### PROBLEM REQUIREMENTS
Show every line from the entries that follow which holds the word "Tying".

### EXTRACTED ENTRIES

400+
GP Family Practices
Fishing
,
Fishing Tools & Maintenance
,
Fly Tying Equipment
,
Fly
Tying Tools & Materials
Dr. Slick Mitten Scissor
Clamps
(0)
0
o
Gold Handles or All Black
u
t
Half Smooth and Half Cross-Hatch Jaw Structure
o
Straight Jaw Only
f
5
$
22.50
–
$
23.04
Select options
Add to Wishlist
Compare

---

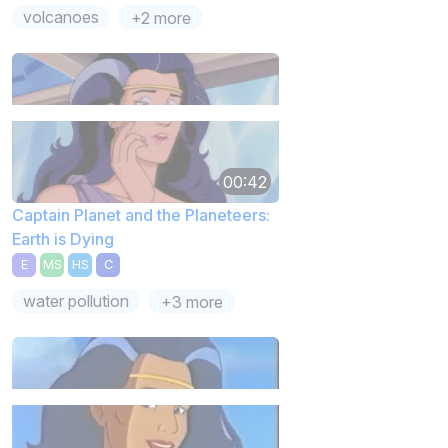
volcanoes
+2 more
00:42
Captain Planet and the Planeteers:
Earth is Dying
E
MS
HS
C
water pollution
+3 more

---

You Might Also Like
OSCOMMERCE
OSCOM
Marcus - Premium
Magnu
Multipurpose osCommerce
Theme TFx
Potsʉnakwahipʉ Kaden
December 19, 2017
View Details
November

### EXERCISE RESPONSE
Fly Tying Equipment
Tying Tools & Materials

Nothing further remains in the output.